[Stored items]
%%

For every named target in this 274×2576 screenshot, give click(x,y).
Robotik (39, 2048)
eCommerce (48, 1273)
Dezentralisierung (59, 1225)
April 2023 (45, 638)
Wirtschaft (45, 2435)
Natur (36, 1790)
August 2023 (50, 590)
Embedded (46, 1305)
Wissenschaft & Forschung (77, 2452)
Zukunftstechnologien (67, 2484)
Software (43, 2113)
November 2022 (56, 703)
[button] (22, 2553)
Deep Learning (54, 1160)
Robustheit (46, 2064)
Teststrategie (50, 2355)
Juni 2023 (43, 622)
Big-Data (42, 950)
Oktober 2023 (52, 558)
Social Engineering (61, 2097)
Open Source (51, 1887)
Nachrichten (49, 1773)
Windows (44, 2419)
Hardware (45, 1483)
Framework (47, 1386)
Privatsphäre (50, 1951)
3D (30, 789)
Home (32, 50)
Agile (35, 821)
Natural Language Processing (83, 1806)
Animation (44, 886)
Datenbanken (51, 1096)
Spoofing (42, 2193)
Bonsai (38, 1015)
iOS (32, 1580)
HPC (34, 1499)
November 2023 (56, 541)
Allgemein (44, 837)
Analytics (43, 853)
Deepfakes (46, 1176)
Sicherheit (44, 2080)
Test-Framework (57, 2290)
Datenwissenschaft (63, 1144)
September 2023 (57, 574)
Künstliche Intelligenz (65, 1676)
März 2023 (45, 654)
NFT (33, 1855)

%%

=== Exercise objective ===
Take the lines above from the one containing "Open Source (51, 1887)" to the one containing "Sicherheit (44, 2080)" and retype them exactly, both ends included, with nothing added.

=== Solution to the problem ===
Open Source (51, 1887)
Nachrichten (49, 1773)
Windows (44, 2419)
Hardware (45, 1483)
Framework (47, 1386)
Privatsphäre (50, 1951)
3D (30, 789)
Home (32, 50)
Agile (35, 821)
Natural Language Processing (83, 1806)
Animation (44, 886)
Datenbanken (51, 1096)
Spoofing (42, 2193)
Bonsai (38, 1015)
iOS (32, 1580)
HPC (34, 1499)
November 2023 (56, 541)
Allgemein (44, 837)
Analytics (43, 853)
Deepfakes (46, 1176)
Sicherheit (44, 2080)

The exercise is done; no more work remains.